Natural Health Journalist and Wellbeing Expert shares her knowledge to encourage you to exercise to improve your health
Elizabeth Beetham BSc Holistic Nutritionist, Natural Health Journalist and Wellbeing Expert shares her knowledge to encourage you to exercise to improve your health
The question I am most often asked is, “What simple things can I do to improve my health quickly.” I have given the question a great deal of thought and there are actually two things that I feel have a positive impact on overall health both of which have been quantified by medical research. The first and essential for good health is exercise the second is keeping your body well hydrated, which I will cover next time.
The University of Maryland Medical Centre states, “The combination of inactivity and eating the wrong foods is the second most common preventable cause of death in the United States (smoking is the first).” Dr Mark Tarnopolsky of McMaster University in Ontario also comments that as time goes on research paper after research paper shows that the most effective, potent way that we can improve quality of life and duration of life is exercise. Scientific research evidence substantiates the view that indeed exercise is and will be in the future seen as the best medicine for our health.
Unfortunately, it would seem that only 20% of Americans get the recommended 150 minutes of strength and cardiovascular physical activity per week. I am hoping that this article will motivate and encourage you to exercise because I truly believe that we cannot have the energy, health and vitality we want without exercising our bodies regularly. We were born to move.
Yes, we do need to “move that body”! Aerobic activity of at least thirty minutes five days a week will greatly improve the efficiency of the heart as a pump, tone the entire arterial system, reduce bad cholesterol, reduce the chance of abnormal blood clotting and help balance the activity of the autonomic nervous system. People who do not exercise regularly more than double their risk of heart disease and also many other illnesses.
Exercise boosts energy levels and makes you feel good and there are many other health benefits. Exercise:
- Lowers blood sugar levels and promotes insulin efficiency – fatigue is a symptom of blood sugar imbalance.
- Helps keep bowels working efficiently to eliminate waste products your body does not need, and which can make you feel sluggish because of the toxicity building up in your body.
- Boosts immunity which means you are less likely to get ill – there are always colds and viruses about even in the summer.
- Burns calories and builds muscles. The more your muscles build up the speedier your metabolism becomes. Lean muscle is more effective at burning fuel so if you build lean muscles you burn more calories and you will lose weight if needed.

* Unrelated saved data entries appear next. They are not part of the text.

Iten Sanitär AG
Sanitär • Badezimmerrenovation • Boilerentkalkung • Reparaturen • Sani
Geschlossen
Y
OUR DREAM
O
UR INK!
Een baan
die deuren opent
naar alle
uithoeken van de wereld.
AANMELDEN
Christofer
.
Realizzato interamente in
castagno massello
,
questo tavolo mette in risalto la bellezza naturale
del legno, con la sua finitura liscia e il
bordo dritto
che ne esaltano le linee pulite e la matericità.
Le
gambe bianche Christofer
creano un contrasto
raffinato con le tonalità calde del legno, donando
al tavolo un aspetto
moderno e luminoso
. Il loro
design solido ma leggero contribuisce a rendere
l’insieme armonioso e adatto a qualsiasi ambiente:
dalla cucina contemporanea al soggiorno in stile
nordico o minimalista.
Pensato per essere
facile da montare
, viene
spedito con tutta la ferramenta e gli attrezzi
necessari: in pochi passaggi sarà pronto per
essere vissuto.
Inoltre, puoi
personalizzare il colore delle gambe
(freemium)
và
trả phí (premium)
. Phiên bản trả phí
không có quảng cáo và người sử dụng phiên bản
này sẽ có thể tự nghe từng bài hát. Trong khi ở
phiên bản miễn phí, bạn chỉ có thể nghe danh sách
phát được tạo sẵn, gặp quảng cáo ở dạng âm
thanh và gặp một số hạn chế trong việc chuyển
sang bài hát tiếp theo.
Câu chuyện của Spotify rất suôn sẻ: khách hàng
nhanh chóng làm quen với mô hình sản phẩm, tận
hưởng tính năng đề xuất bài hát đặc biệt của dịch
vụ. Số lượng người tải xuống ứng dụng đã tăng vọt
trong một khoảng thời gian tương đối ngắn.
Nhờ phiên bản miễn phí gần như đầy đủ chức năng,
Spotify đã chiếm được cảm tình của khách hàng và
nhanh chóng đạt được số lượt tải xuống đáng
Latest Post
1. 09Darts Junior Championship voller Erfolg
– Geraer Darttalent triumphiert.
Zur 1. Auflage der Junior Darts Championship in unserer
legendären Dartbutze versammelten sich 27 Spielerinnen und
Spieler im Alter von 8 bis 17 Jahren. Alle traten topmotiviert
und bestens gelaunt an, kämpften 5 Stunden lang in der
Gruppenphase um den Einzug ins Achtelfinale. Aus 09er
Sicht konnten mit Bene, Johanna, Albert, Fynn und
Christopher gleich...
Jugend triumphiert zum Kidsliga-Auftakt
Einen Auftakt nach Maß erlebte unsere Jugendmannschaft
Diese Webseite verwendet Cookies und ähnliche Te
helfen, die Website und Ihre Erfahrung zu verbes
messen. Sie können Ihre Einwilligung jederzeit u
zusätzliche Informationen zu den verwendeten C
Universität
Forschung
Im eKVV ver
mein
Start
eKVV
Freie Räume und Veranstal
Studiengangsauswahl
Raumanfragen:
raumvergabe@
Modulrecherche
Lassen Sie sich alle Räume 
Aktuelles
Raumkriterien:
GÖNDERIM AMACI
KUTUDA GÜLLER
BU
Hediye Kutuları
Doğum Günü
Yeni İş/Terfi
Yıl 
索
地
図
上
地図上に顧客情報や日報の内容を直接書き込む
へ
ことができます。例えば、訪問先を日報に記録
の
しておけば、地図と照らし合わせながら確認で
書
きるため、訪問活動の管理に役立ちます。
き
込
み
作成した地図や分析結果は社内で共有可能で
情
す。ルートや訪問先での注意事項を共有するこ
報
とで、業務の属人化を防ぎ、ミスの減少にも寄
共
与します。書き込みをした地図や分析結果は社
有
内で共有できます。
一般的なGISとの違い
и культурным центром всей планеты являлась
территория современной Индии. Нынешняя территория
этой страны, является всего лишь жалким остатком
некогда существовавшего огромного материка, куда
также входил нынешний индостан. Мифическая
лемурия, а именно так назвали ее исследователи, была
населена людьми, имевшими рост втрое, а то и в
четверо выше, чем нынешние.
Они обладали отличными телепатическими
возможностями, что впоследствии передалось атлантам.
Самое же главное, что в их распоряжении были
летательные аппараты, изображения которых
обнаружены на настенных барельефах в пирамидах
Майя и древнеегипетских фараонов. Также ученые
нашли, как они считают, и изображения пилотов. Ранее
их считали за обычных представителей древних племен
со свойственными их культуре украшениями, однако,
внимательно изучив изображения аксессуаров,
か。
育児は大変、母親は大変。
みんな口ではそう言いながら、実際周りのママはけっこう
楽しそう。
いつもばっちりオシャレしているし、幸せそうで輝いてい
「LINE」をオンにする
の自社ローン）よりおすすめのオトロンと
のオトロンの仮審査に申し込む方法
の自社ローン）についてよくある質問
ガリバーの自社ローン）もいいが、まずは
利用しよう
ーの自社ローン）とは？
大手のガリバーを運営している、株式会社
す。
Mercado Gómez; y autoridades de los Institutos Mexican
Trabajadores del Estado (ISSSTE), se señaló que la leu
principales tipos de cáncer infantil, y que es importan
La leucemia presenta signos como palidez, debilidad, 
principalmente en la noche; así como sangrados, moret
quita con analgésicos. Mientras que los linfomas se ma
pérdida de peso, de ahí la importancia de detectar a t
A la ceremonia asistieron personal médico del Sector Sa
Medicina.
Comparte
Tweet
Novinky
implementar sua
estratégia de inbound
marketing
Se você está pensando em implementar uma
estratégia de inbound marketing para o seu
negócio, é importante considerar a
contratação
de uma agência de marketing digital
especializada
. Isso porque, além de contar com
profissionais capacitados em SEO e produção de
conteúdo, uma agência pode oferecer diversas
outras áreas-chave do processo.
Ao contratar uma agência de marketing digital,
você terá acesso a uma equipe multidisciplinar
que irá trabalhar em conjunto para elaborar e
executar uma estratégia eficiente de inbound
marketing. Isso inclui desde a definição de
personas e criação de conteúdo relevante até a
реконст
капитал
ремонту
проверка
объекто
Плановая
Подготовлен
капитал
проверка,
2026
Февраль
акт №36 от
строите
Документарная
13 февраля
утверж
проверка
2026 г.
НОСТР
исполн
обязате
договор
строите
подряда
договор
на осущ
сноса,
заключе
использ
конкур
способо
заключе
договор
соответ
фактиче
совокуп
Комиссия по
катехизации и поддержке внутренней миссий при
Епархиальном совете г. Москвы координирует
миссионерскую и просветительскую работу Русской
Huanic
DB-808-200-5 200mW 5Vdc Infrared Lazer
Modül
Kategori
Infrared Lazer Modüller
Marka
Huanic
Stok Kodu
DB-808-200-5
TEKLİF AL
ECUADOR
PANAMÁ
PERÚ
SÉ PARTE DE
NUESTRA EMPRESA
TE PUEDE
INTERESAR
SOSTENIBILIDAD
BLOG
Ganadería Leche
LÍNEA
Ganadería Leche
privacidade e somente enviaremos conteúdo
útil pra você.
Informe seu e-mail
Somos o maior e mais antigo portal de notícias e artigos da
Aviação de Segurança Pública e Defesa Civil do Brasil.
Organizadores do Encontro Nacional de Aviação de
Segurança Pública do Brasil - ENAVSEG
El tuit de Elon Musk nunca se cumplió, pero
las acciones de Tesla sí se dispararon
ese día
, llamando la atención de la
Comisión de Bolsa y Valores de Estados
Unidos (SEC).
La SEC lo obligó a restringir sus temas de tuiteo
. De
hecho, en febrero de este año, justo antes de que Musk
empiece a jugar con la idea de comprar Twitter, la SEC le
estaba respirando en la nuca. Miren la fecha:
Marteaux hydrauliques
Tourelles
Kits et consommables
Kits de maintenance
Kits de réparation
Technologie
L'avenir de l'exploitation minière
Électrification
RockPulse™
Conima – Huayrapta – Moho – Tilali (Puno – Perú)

- Encourages a good night’s sleep – there is no doubt that if you get outside and exercise then you will improve your chances of getting the sleep you need.
- Improves your sex life – not only will you feel healthier when you exercise regularly but as you become more toned and perhaps lose a few pounds you will gain more confidence, feel less exhausted in the evening and increase your libido.
- Boosts mood through the release of brain chemicals called endorphins. It is true that when we exercise it has a very positive affect on our mood and the more you exercise the more benefits you will feel.
- Relaxes the body. Exercise is a wonderful way to relax and forget the stresses of everyday life.
Recent research also shows that exercising regularly helps memory and thinking and may protect us from Alzheimer’s disease, a major fear for many of us. Dr Scott McGinnis, a neurologist at Brigham and Women’s Hospital and an instructor in neurology at Harvard Medical School states, “Many studies have suggested that the parts of the brain that control thinking, and memory (the prefrontal cortex and medial temporal cortex) have greater volume in people who exercise versus people who don’t. Even more exciting is the finding that engaging in a program of regular exercise of moderate intensity over a period of six months or a year, is associated with an increase in the volume of selected brain regions.” It has been found that exercise improves blood flow to the brain, feeding the growth of new blood vessels and even new brain cells, thanks to the protein BDNF (brain-derived neurotrophic factor). BDNF triggers the growth of new neurons and helps repair and protect brains cells from degeneration.
There is much conjecture about which is the most effective form of exercise. Here in the UK, there are many advocates of high intensity interval training, or HIIT but this intense pushing of the body to its limits in short bursts is not right for everyone, especially if you have not exercised for a while.
I would recommend starting slowly and gently and if you have not exercised for a long time do check out with your Doctor before you begin your new regime. The gym may be the best place to get started. I go myself at least twice each week. However, your body is the best piece of gym equipment you own. Walking will give you leaner legs, a trimmer waist and if you use your arms will also improve your pectoral muscles. Many effective exercises can be performed using your own body weight, so it is not always necessary to go to a gym. Simply walking or jogging or dancing or playing with your children, all these activities will benefit your overall health. Personally, I go jogging, which I find is a really quick way of improving my cardiovascular fitness.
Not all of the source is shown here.